_TASK DETAILS_.
Set down the lines below, exactly, starting at the one that contains "The image size" and stopping at the last line, inclusive. Omit pictures.

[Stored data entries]
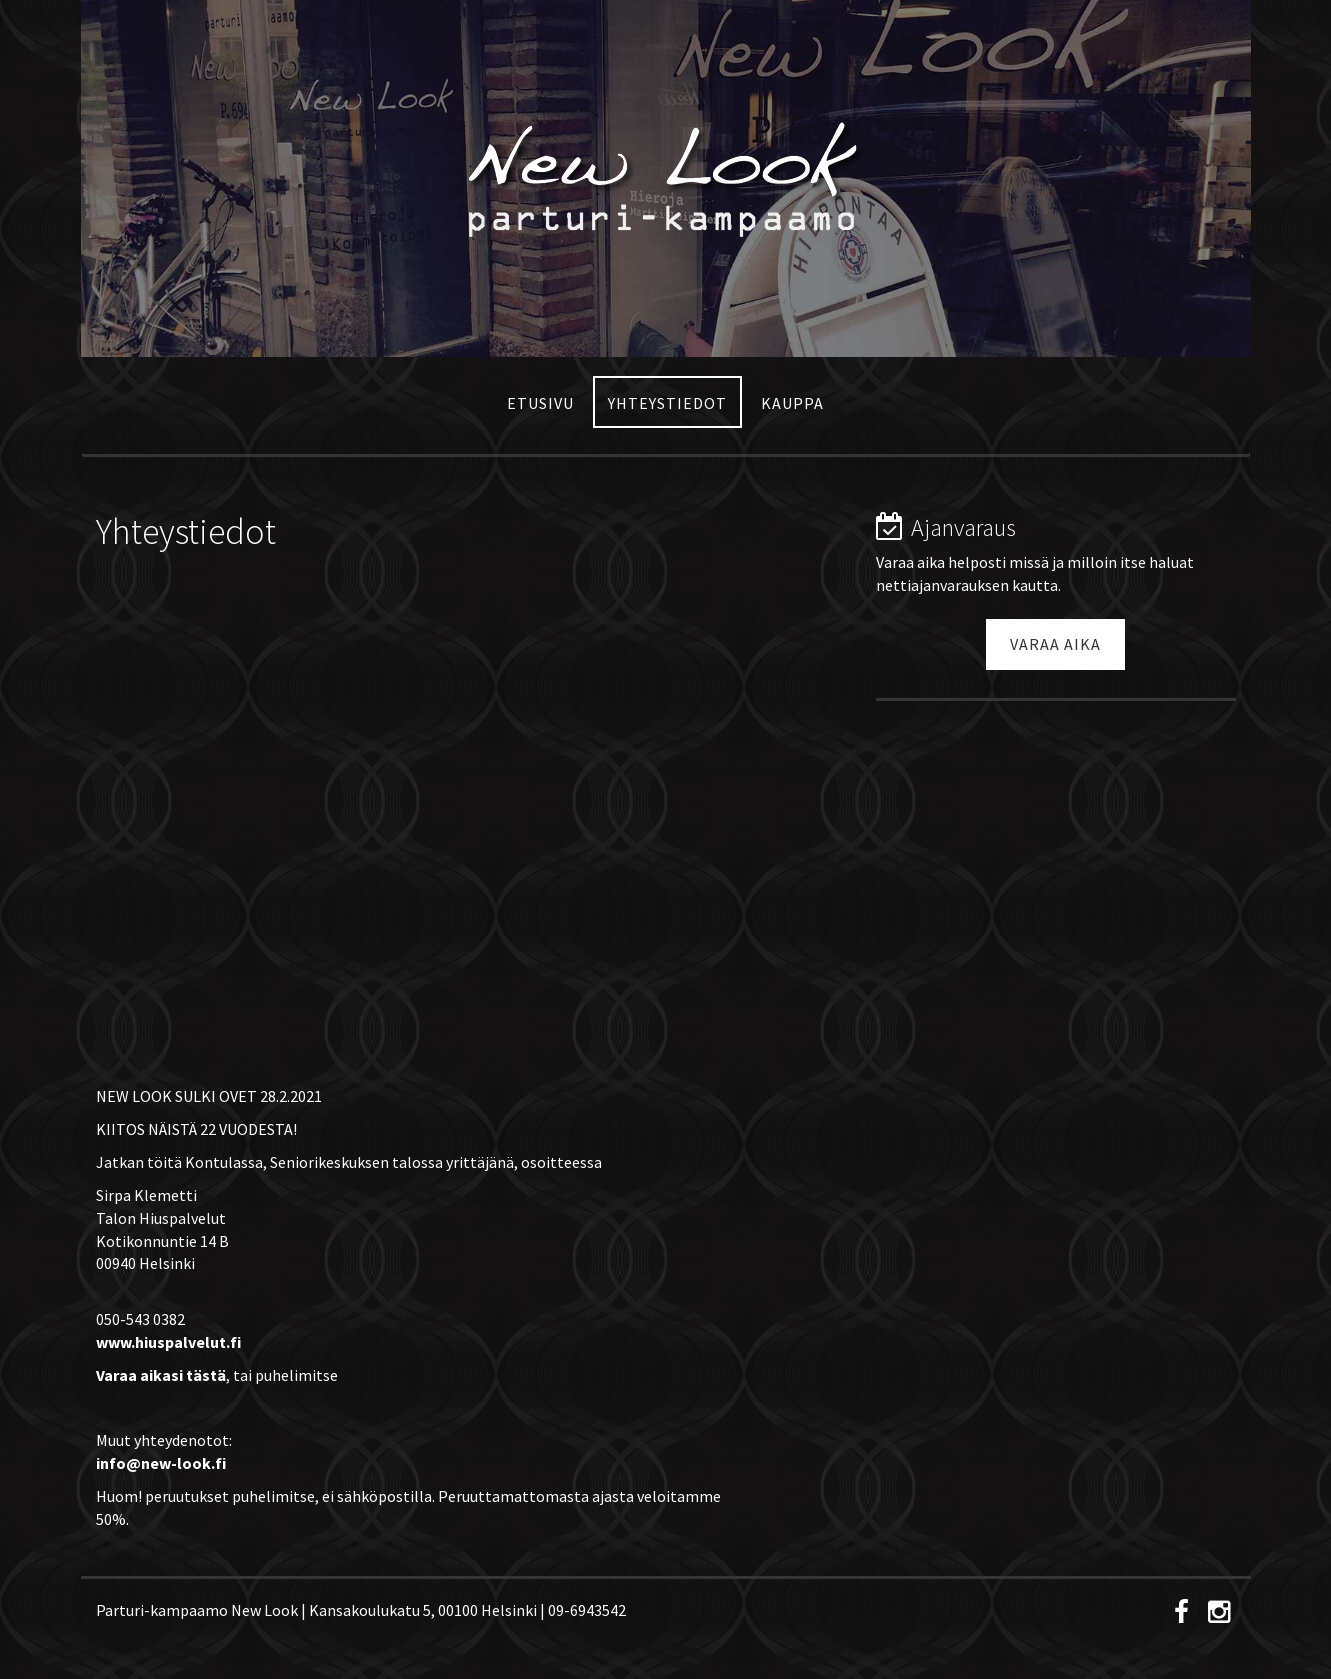  I want to click on Etusivu, so click(540, 403).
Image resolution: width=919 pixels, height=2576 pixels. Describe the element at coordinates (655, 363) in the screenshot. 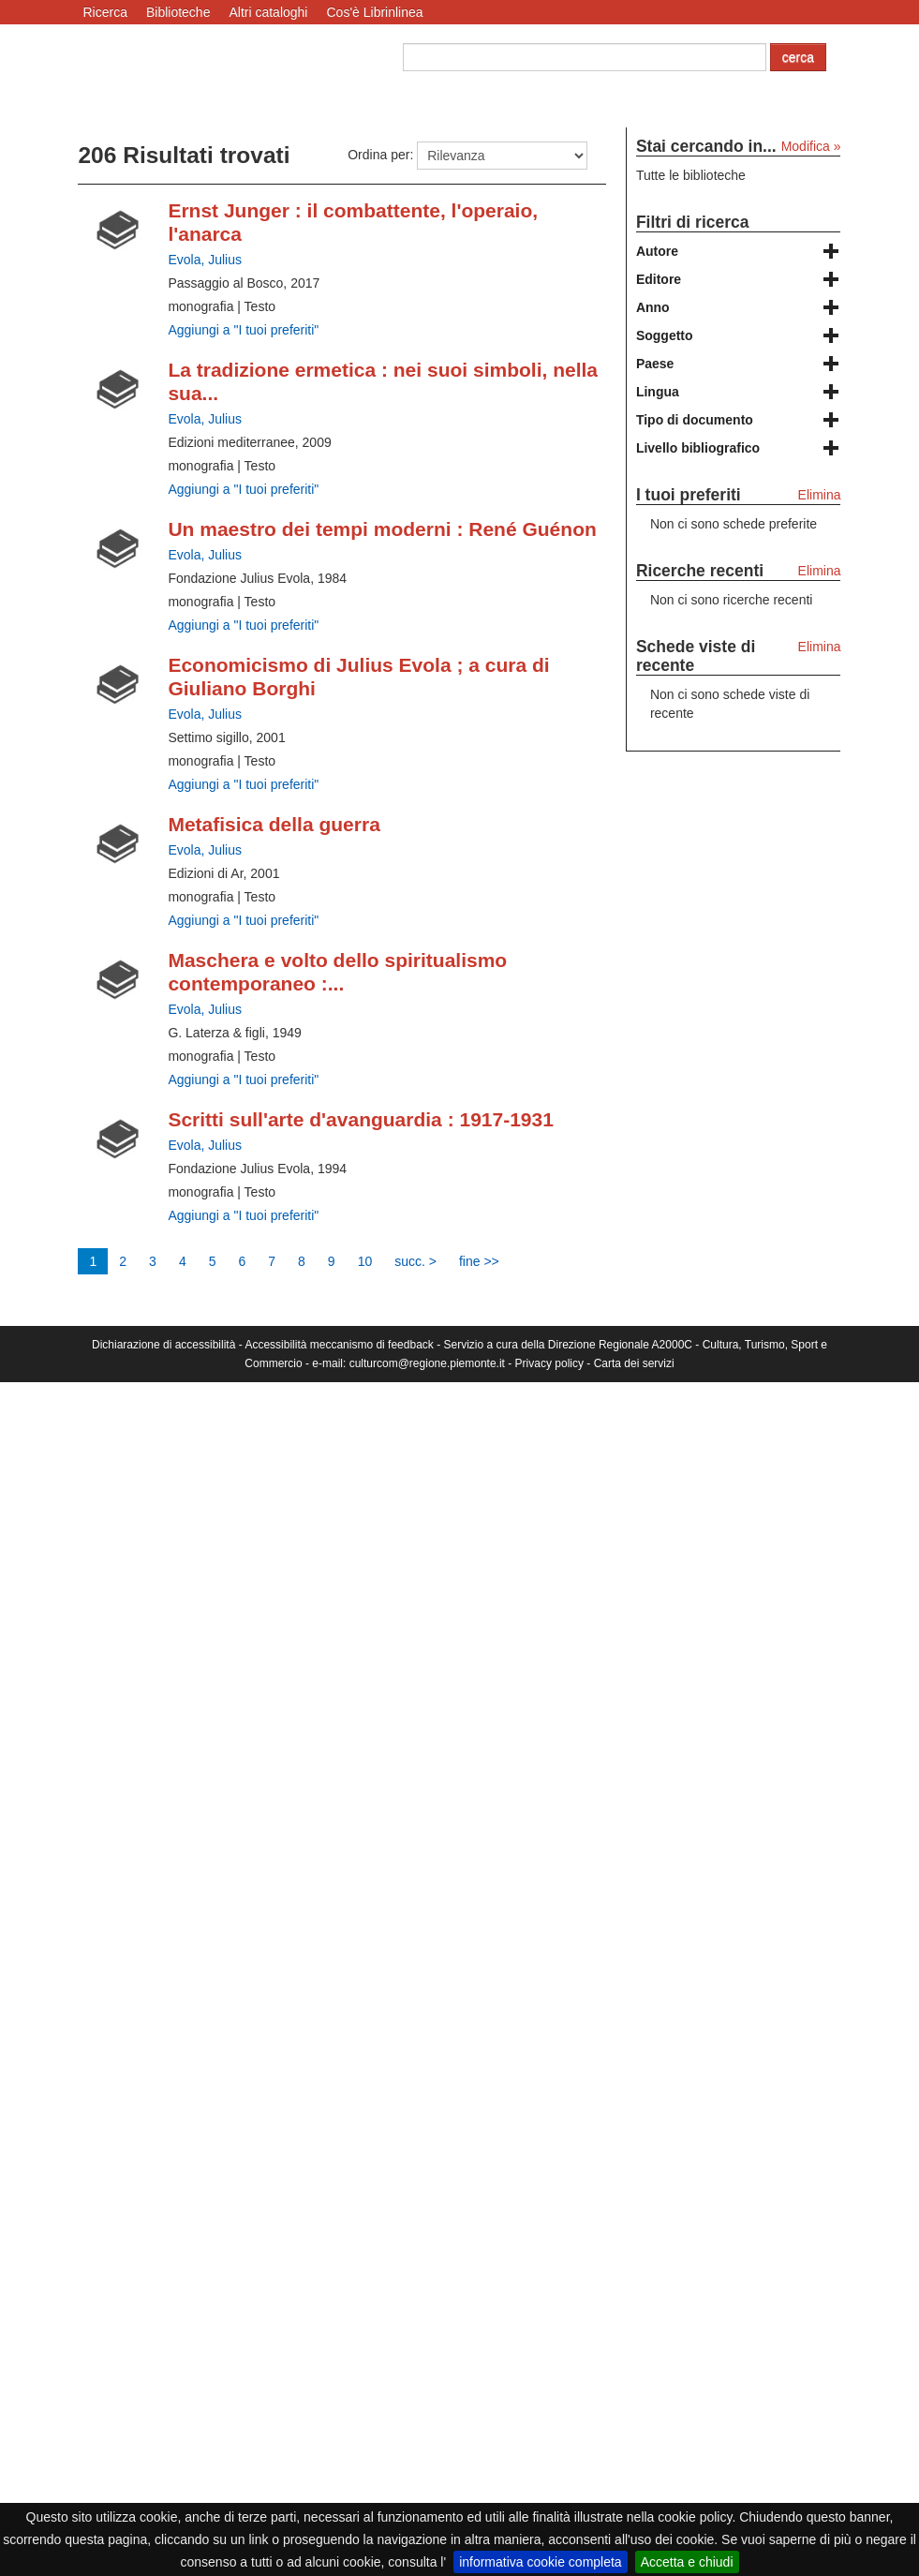

I see `Paese` at that location.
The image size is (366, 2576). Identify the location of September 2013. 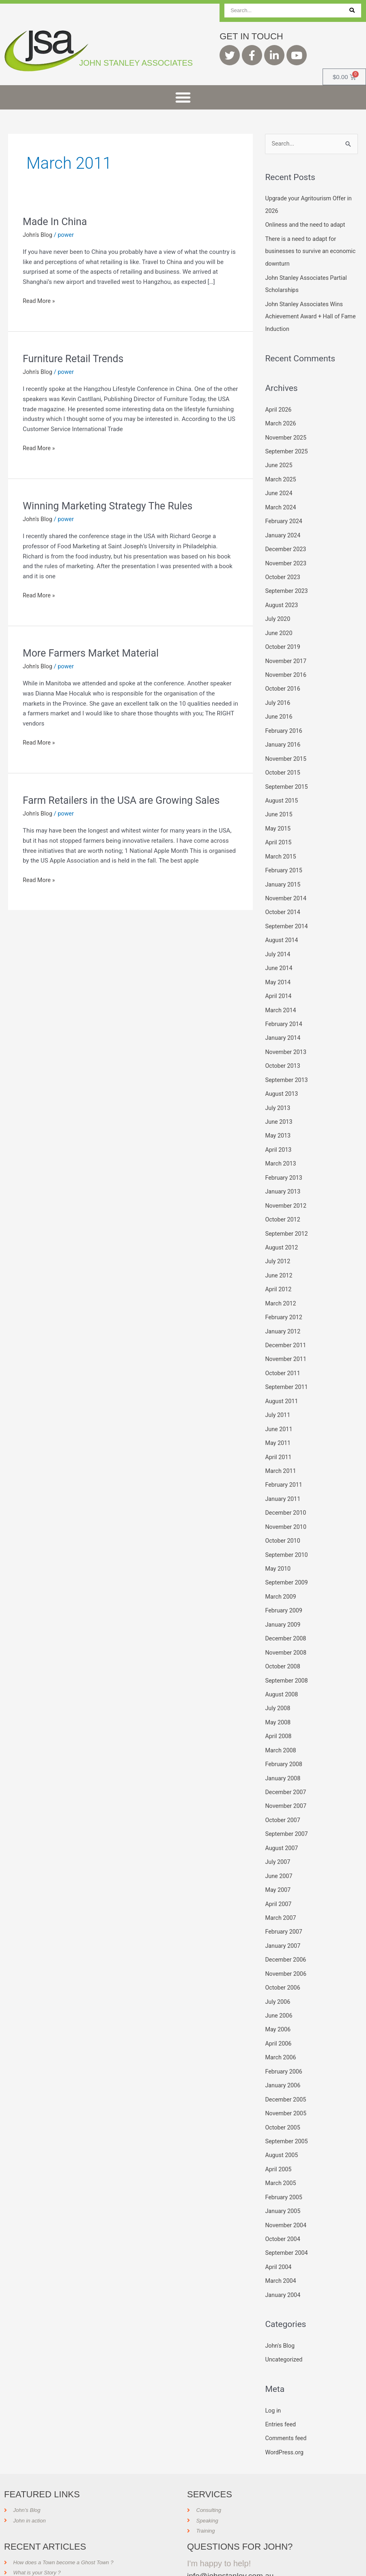
(287, 1063).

_WRITTEN SOLUTION_.
The image size is (366, 2576). Identify the location of September 2013. 
(287, 1063).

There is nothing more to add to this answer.